• What needs to be done
Write out, exactly and in full, the records given below, but not their pictures.

• Records supplied
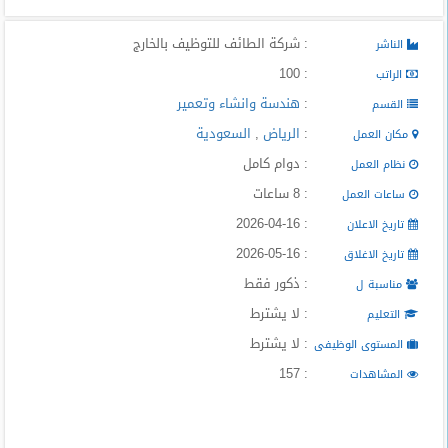
: شركة الطائف للتوظيف بالخارج
الناشر
: 100
الراتب
:
هندسة وانشاء وتعمير
القسم
:
الرياض
,
السعودية
مكان العمل
: دوام كامل
نظام العمل
: 8 ساعات
ساعات العمل
: 2026-04-16
تاريخ الاعلان
: 2026-05-16
تاريخ الاغلاق
: ذكور فقط
مناسبة ل
: لا يشترط
التعليم
: لا يشترط
المستوى الوظيفى
: 157
المشاهدات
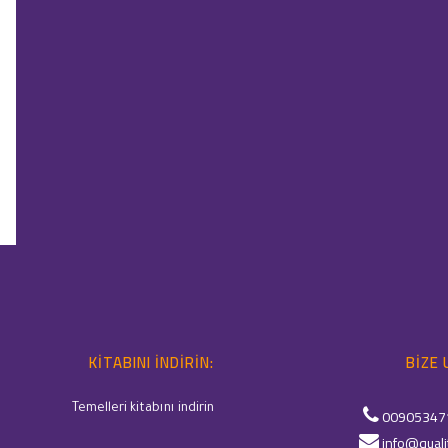
KITABINI INDIRIN:
BIZE 
Temelleri kitabını indirin
00905347
info@quali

• Reply to the task
: شركة الطائف للتوظيف بالخارج
الناشر
: 100
الراتب
:
هندسة وانشاء وتعمير
القسم
:
الرياض
,
السعودية
مكان العمل
: دوام كامل
نظام العمل
: 8 ساعات
ساعات العمل
: 2026-04-16
تاريخ الاعلان
: 2026-05-16
تاريخ الاغلاق
: ذكور فقط
مناسبة ل
: لا يشترط
التعليم
: لا يشترط
المستوى الوظيفى
: 157
المشاهدات
KITABINI INDIRIN:
BIZE 
Temelleri kitabını indirin
00905347
info@quali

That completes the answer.